The different effects of four adenosine receptors in liver fibrosis
Background: The adenosine-adenosine receptor pathway plays a significant role in immune regulation and inflammation. There are four known adenosine receptors: A1R, A2AR, A2BR, and A3R. Interestingly, these receptors exhibit varying and even opposing functions in the progression of certain diseases. This study aims to explore the specific roles of A1R, A2AR, A2BR, and A3R activation in the development of liver fibrosis.
Methods: Liver fibrosis was induced in C57BL/6 mice through intraperitoneal injections of CCl4. To activate the respective adenosine receptors, the agonists CCPA, CGS21680, BAY 60-6583, and namodenoson were used for A1R, A2AR, A2BR, and A3R, respectively. Liver function was assessed by measuring alanine aminotransferase (ALT) and aspartate aminotransferase (AST) levels. Pathological liver damage was examined using hematoxylin and eosin (H&E) staining, while Masson and Sirius Red staining were utilized to evaluate collagen deposition. The proliferation and migration capabilities of hepatic stellate cells (HSCs) were assessed using CCK8 and scratch assays.
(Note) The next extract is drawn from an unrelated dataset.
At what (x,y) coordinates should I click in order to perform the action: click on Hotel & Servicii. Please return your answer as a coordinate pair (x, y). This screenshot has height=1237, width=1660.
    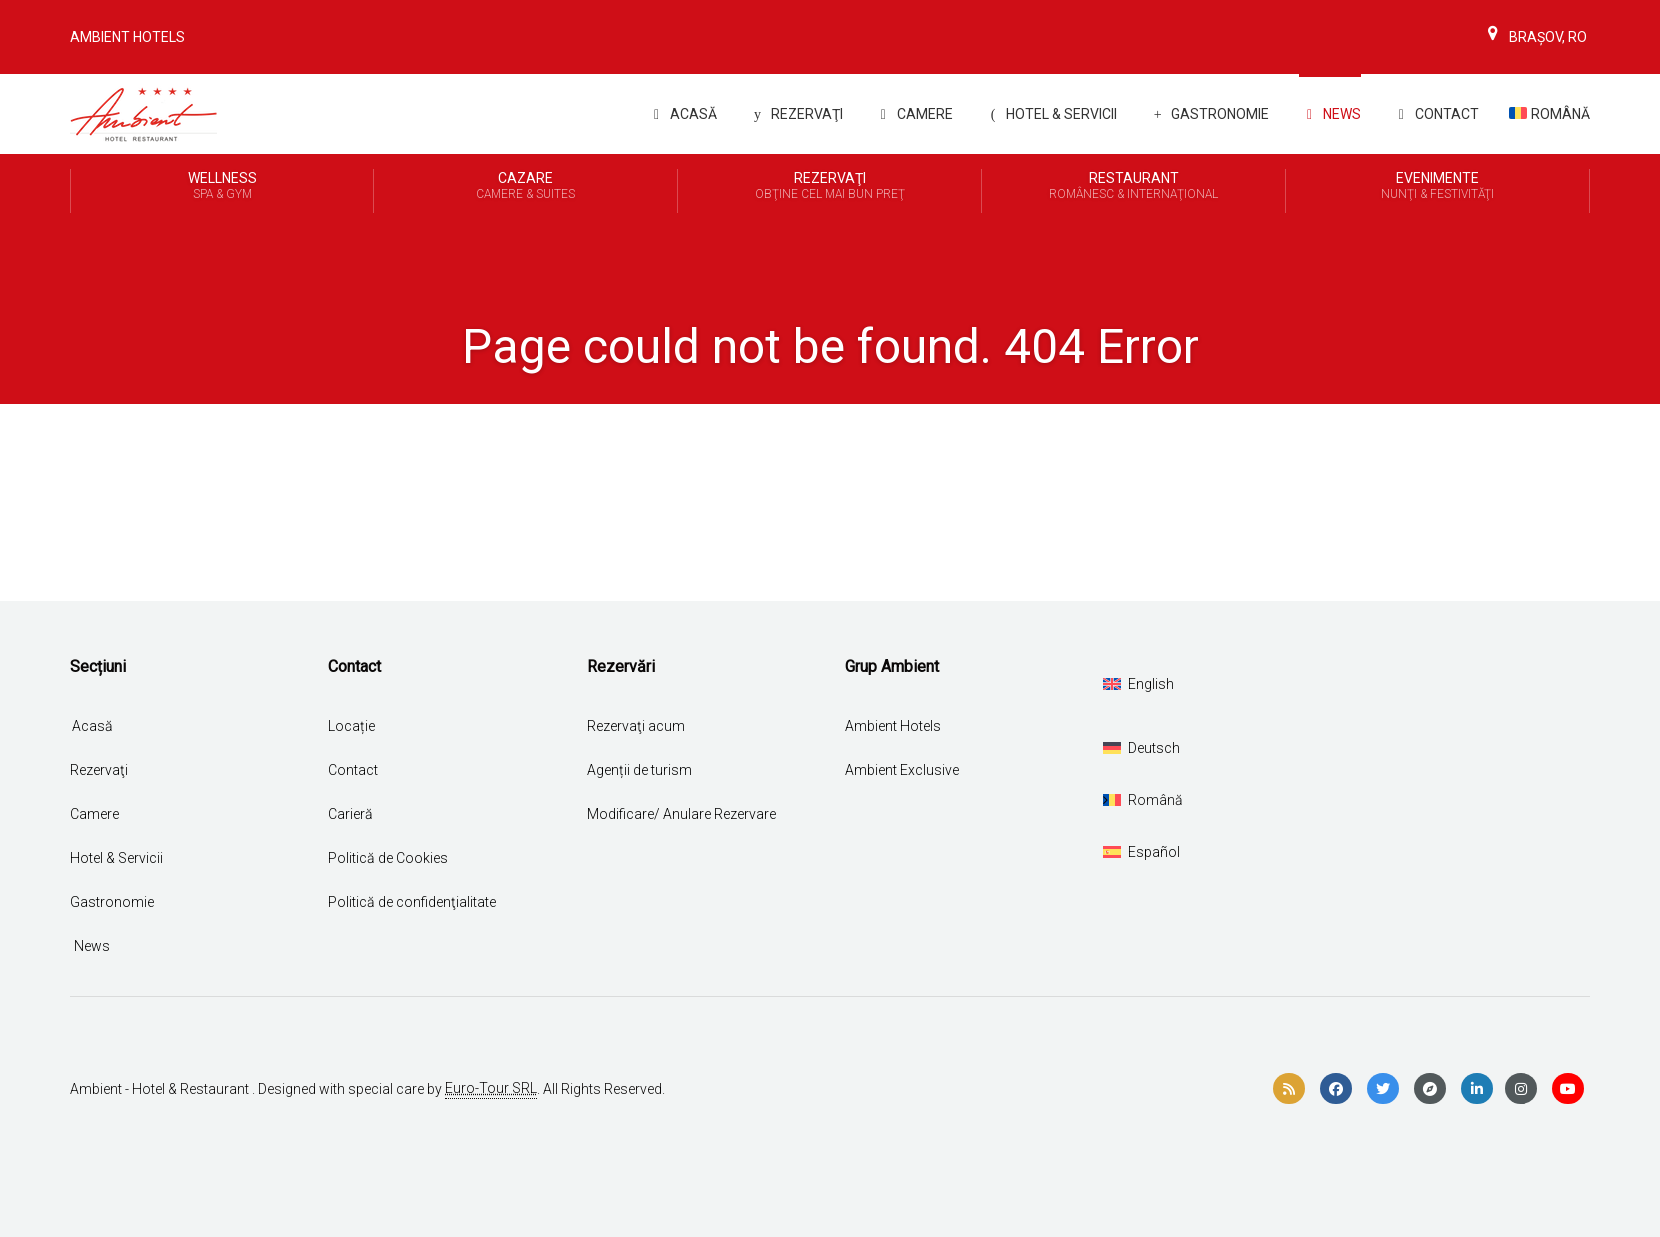     Looking at the image, I should click on (1050, 114).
Results: In mouse models of liver fibrosis, activation of A1R and A2AR was found to exacerbate liver fibrosis, as evidenced by elevated ALT and AST levels, more severe liver tissue damage, and increased collagen deposition. In contrast, activation of A2BR and A3R led to a reduction in liver fibrosis. Additionally, A1R and A2AR agonists enhanced the proliferation and migration of the hepatic stellate cell line LX2, while A2BR and A3R agonists inhibited these processes. Consistently, treatment with A1R and A2AR agonists resulted in increased expression of α-SMA and Col1α1 in LX2 cells, whereas A2BR and A3R agonists suppressed their expression. Furthermore, 5′-N-ethyl-carboxamidoadenosine (NECA), a stable adenosine analog, was found to alleviate liver fibrosis and inhibit LX2 cell activity, proliferation, and migration.
Conclusion: This study highlights the distinct roles of A1R, A2AR, A2BR, and A3R in the progression of liver fibrosis through their regulatory effects on hepatic stellate cell activity and proliferation.